Concernant la taille des entreprises,  il faut mutualiser et travailler à une coopération des entreprises  au niveau de la Recherche-développement, d’une gestion prévisionnelle des emplois et de compétences  (GPEC au niveau du territoire permettant  aux PMI de se développer).

Le pôle de compétitivité PLASTIPOLIS doit servir aux petites entreprises et être géré avec la participation des syndicats. Il doit être transformé en une structure ayant pour but la coopération entre les entreprises  et la sécurisation  de l’emploi.

  • Il faut revoir le partage de la valeur ajoutée entre tous les intervenants de la filière.
  • Il faut un plan d’investissements dans la plasturgie et l’implication des banques  dans ce plan, alors que d’ici 2008 les entreprises chinoises vont investir 25 milliards d’euros dans la plasturgie.

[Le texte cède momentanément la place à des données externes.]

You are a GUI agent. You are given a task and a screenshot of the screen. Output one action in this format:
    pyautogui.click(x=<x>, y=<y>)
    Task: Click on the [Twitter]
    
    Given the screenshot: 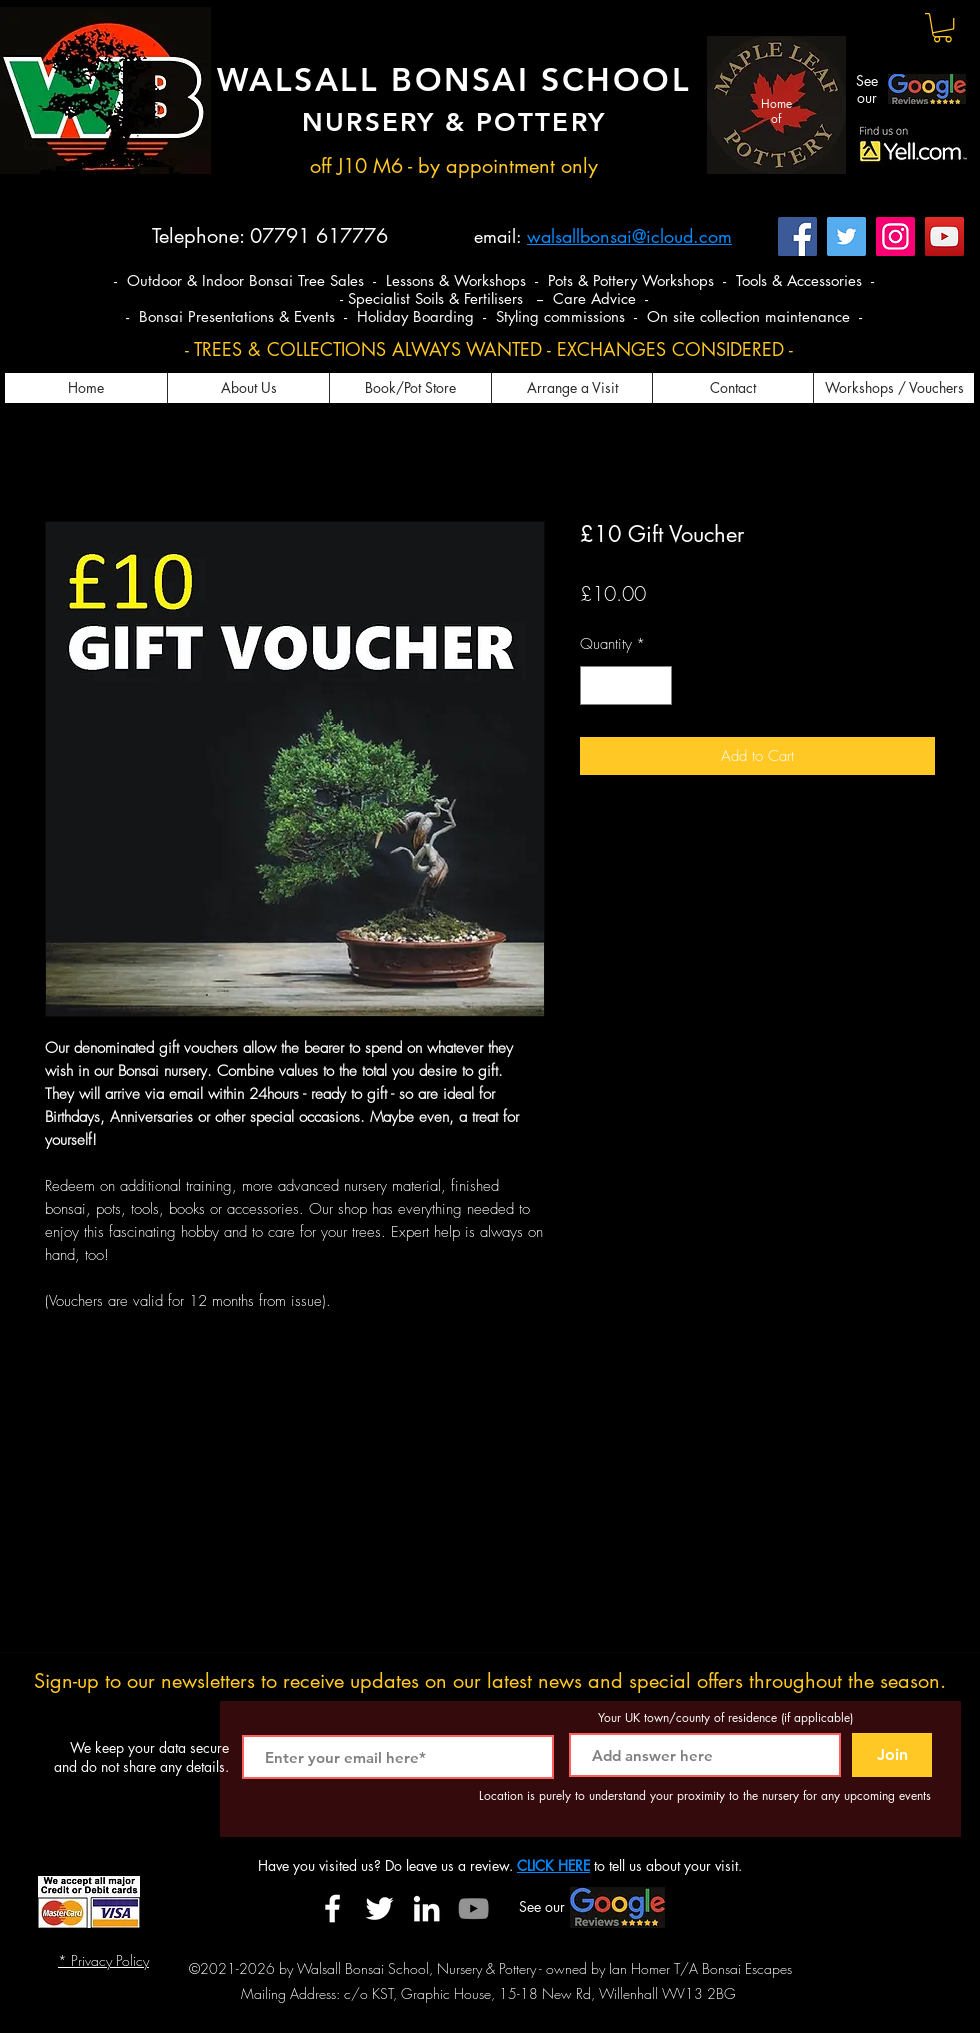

  • Le crédit bancaire doit être favorisé pour les PMI : nous proposons des prêts bonifiés en s’appuyant sur un jumelage avec le Fonds Régional pour l’Emploi de Rhône-Alpes (FRERA) pour des investissements sur le territoire conditionnés à des emplois durables  et à l’augmentation des qualifications. La bonification évoluerait selon le respect des ces engagements. Au-delà, ce fonds devrait s’adosser à un Fonds national et un pôle public bancaire élargi devrait s’impliquer dans ce financement.
  • Mise en place d’un centre technique national au service des entreprises de la plasturgie.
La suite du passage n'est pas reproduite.